The words, "under God," did not appear in the Pledge of Allegiance until 1954, when Congress, under McCarthyism, inserted them. Likewise, "In God We Trust" was absent from paper currency before 1956. It appeared on some coins earlier, as did other sundry phrases, such as "Mind Your Business." The original U.S. motto, chosen by John Adams, Benjamin Franklin, and Thomas Jefferson, is E Pluribus Unum ("Of Many, One"), celebrating plurality, not theocracy.
The truth about One nation under God...
Worried that orations used by "godless communists" sound similar to the Pledge of Allegiance, religious leaders lobby lawmakers to insert the words "under God" into the pledge. President Dwight D. Eisenhower, fearing an atomic war between the U.S. and the Soviet Union, joins the chorus to put God into the pledge. Congress does what he asks, and the revised pledge reads: "I pledge allegiance to the flag of the United States of America and to the Republic for which it stands, one nation under God, indivisible, with liberty and justice for all."
Source: The Associated Press and Encyclopedia Britannica Inc.
As provided by CNN.COM
...and endorsed by a lawyer and Democrat running for President.
http://edwards.senate.gov/press/2002/0626b-pr.html
Isn't American law based on the Ten Commandments?

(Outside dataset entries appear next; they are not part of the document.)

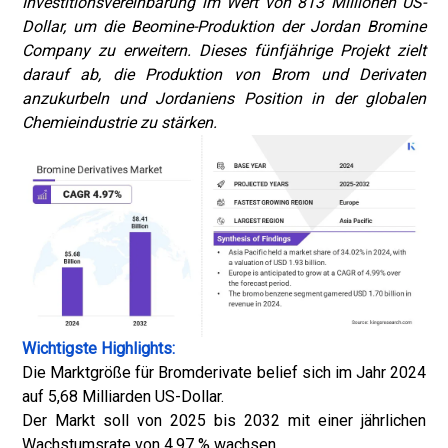
Investitionsvereinbarung im Wert von 813 Millionen US-
Dollar, um die Beomine-Produktion der Jordan Bromine
Company zu erweitern. Dieses fünfjährige Projekt zielt
darauf ab, die Produktion von Brom und Derivaten
anzukurbeln und Jordaniens Position in der globalen
Chemieindustrie zu stärken.
Wichtigste Highlights:
Die Marktgröße für Bromderivate belief sich im Jahr 2024
auf 5,68 Milliarden US-Dollar.
Der Markt soll von 2025 bis 2032 mit einer jährlichen
Wachstumsrate von 4,97 % wachsen.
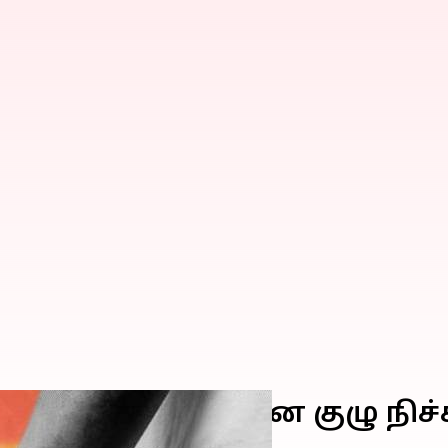
களை தீர்ப்பதற்கான குழு நிச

Not at all! The first four Commandments are religious edicts having nothing to do with law or ethical behavior. Only three (homicide, theft, and perjury) are relevant to current American law, and have existed in cultures long before Moses. If Americans honored the commandment against "coveting," free enterprise would collapse! The Supreme Court has ruled that posting the Ten Commandments in public schools is unconstitutional.
I don't believe anyone would contest that all American law is traced to the Ten Commandments...it is irrational to suggest that a culture that was formed from a largely Christian population whose residents retain an overwhelming identification with Christian religions (according to the CIA factbook) did so without the Ten and Levitical Law having a relevant influence.
That is the motivation for selection of that content Moore claims...he did not establish a religion for the residents of Alabama (although the 1st would not have prohibited Alabama from pursuing that route), or keep anyone from exercising their Free Exercise rights.
Our secular laws, based on the human principle of "justice for all," provide protection against crimes, and our civil government enforces them through a secular criminal justice system.
Actually, Jefferson indicated that a Creator endowed us with inalienable rights.
"God who gave us life gave us liberty. And can the liberties of a nation be thought secure if we have removed their only firm basis: a conviction in the minds of men that these liberties are the gift of God? That they are not to be violated but with His wrath? Indeed, I tremble for my country when I reflect that God is just; that His justice cannot sleep forever."
Thomas Jefferson
As quoted from...
http://quotes.telemanage.ca/quotes.nsf/QuotesByCat!ReadForm&Count=1000&RestrictToCategory=God
Why be concerned about the separation of church and state?
Ignoring history, law, and fairness, many fanatics are working vigorously to turn America into a Christian nation. Fundamentalist Protestants and right-wing Catholics would impose their narrow morality on the rest of us, resisting women's rights, freedom for religious minorities and unbelievers, gay and lesbian rights, and civil rights for all. History shows us that only harm comes of uniting church and state.
There is no objective evidence that either of the "objectionable demographic entities" you reference are pursuing an agenda that imposes a morality that on anyone. As I see it, those demographic elements have as much right to participate in the political process as anyone, and their activities are no more legal or illegal based on their demographic allocation than the other groups you reference.
The question of Constitutionality should be based soley upon whether the Constitution has relevance to the case, either by enforcing a prohibition that it actually contains, or guaranteeing a freedom that it includes. If neither test is met, manipulating it for "the public good" is an illegal act worthy of punishment, not praise.